*** Opening of Given data ***
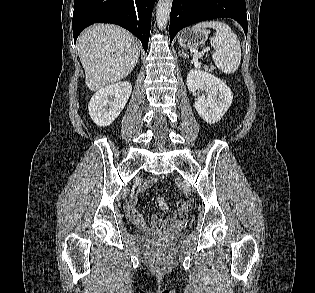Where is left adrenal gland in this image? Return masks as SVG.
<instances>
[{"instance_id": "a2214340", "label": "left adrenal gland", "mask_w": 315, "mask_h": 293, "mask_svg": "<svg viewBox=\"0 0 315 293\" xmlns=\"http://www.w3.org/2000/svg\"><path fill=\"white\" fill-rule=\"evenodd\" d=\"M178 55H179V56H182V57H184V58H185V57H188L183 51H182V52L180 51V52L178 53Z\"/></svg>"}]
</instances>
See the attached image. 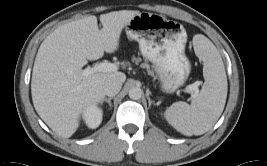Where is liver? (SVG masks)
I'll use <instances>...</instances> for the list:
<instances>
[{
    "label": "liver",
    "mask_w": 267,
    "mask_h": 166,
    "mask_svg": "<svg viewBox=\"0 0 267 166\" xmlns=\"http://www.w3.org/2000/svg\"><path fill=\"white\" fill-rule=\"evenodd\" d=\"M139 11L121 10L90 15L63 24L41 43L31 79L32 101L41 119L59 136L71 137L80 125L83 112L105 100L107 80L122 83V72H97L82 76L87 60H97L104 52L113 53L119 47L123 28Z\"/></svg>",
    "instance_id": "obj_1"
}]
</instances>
*** Close of Given data ***
*** Opening of Given data ***
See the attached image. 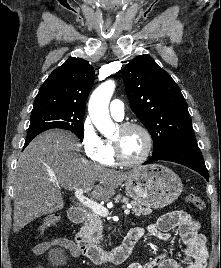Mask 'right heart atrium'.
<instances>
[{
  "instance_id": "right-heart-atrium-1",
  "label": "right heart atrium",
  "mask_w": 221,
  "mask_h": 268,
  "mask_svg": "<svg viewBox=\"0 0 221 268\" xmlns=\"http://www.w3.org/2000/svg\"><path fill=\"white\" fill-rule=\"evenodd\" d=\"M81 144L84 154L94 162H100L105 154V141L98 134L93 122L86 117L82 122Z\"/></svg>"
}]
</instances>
*** Close of Given data ***
Exercise: Work through the records line by line, and once you reach the final line, report only how many held "xmlns".

The completed task: 3